M2= [40,0,0,20,0,-1,0;0,60,0,0,20,-1,0;0,0,80,0,0,-1,0;8,0,0,80,0,0,-1;0,4,0,0,100,0,-1;1,1,1,0,0,0,0;0,0,0,1,1,0,0];
q2 = [3543.61540823546;950;3000;4391.48721098062;1300;-260;-170];
n2 = numel(q2);

% Construct and solve the model
fprintf(1,'Computing the optimal solution ...');
cvx_begin
    variables x(n1) 
    minimize ( x'*(M1*x + q1) )
    subject to
    M1*x + q1 >= 0;
    x >= 0;
cvx_end
fprintf(1,'Done! \n');

Mark_L_Stone · July 5, 2019, 11:04am

M1 is not psd.

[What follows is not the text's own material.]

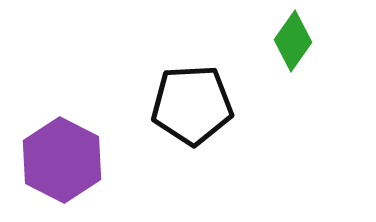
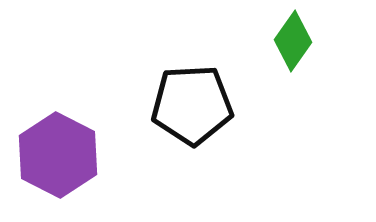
purple hexagon: moved 4 px left, 5 px up
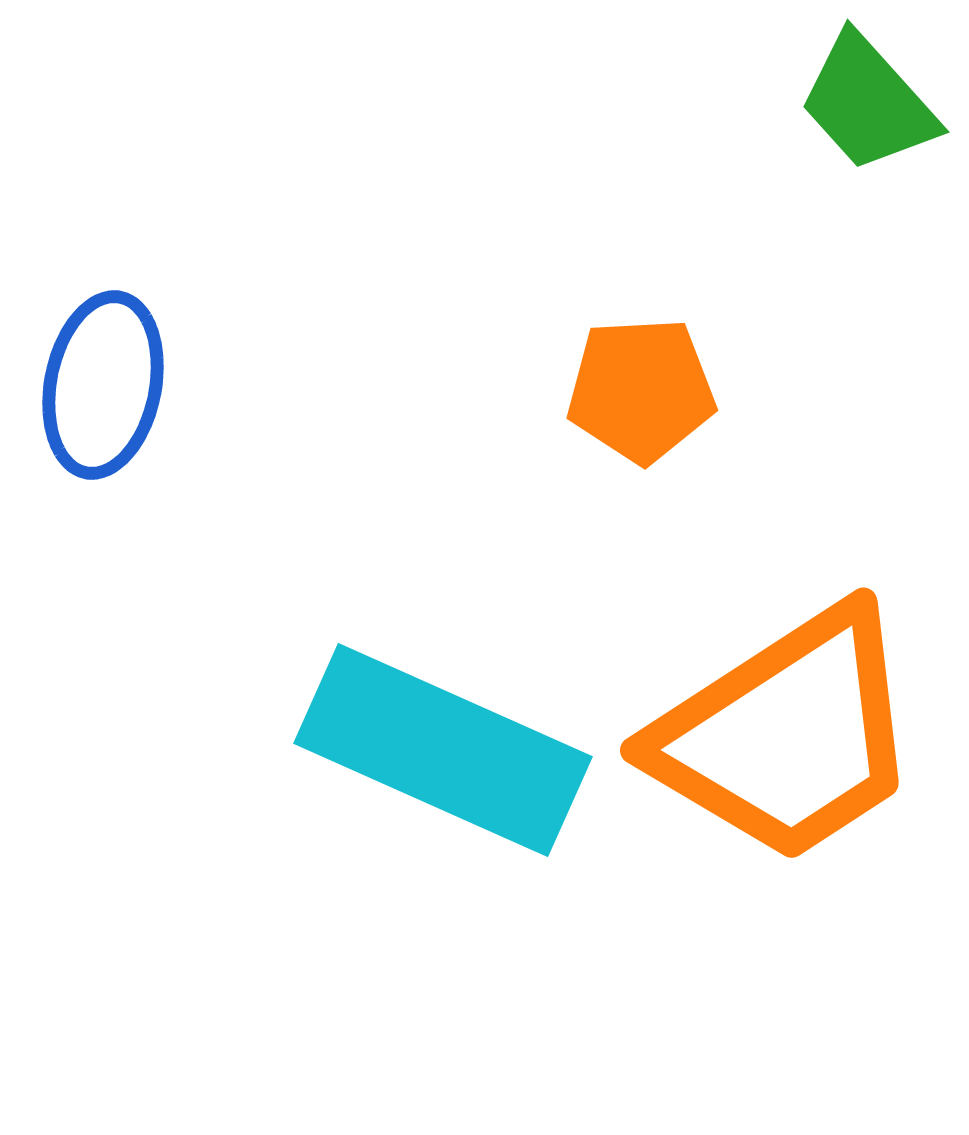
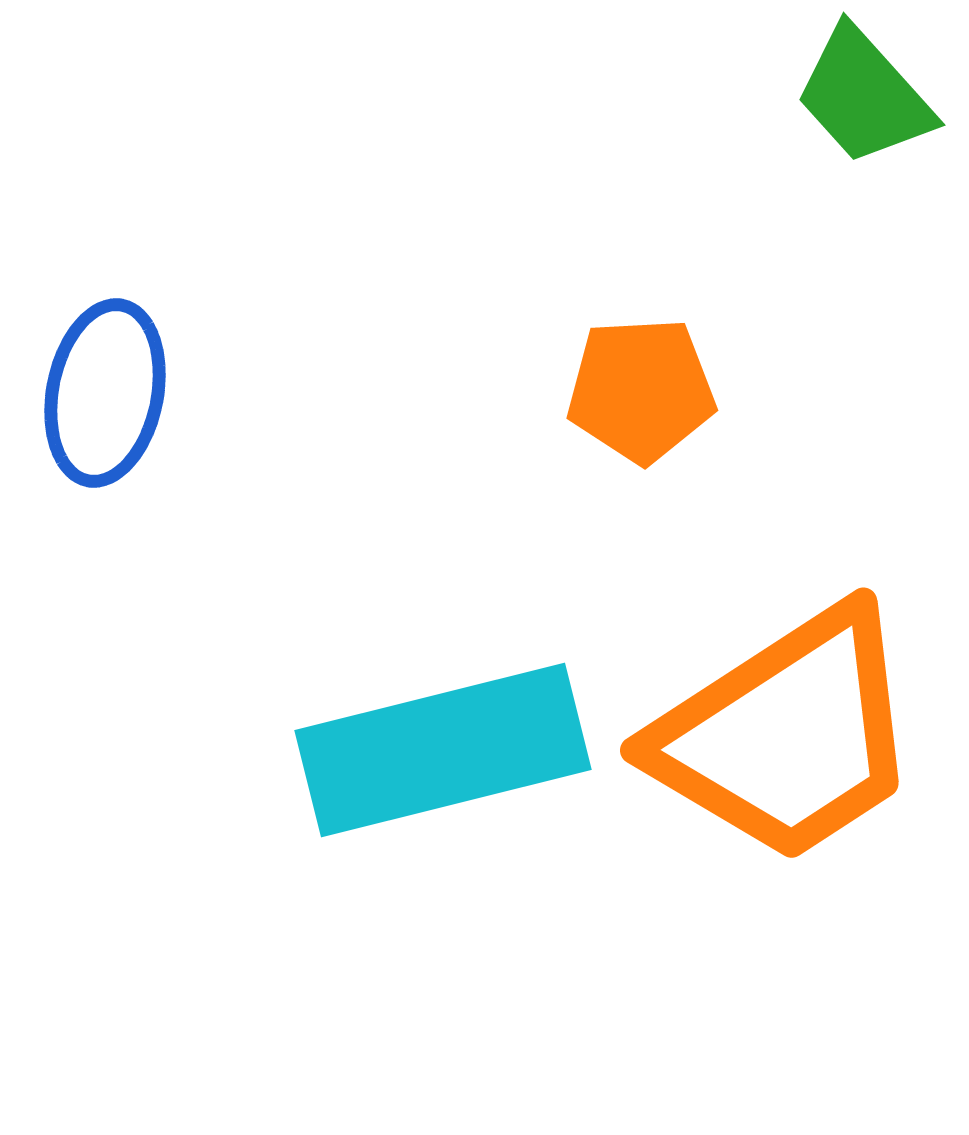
green trapezoid: moved 4 px left, 7 px up
blue ellipse: moved 2 px right, 8 px down
cyan rectangle: rotated 38 degrees counterclockwise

It’s not even symmetric. Even its symmetrized version 0.5*(M1+M1') is not psd. Hence you will get a fatal error message from CVX. because the objective function is not convex… As for “Inner matrix dimensions must agree”, i don’t know whether that is a symptom of the preceding, or is due to some other “configuration control” error by you. Did you check the dimensions of everything with whos?

M2 is also not symmetric, but its symmetrized version is psd, so the objective function is convex, and CVX accepts it.

Sara44 · July 9, 2019, 9:12am

Thank you for the quick reply, I changed the matrix and now it is psd and running.